- [Your objective] Count the lines below that contain the word "chuyển", and report only that number.

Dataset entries
=====
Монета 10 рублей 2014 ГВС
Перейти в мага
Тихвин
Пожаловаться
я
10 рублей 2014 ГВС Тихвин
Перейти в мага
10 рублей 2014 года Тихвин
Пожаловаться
=====
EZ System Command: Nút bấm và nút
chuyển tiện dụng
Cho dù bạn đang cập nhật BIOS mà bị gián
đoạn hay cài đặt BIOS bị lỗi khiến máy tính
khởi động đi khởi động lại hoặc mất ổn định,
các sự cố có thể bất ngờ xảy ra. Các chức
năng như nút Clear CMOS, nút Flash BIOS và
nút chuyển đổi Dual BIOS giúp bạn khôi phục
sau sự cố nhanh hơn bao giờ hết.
=====
- [Task result] 2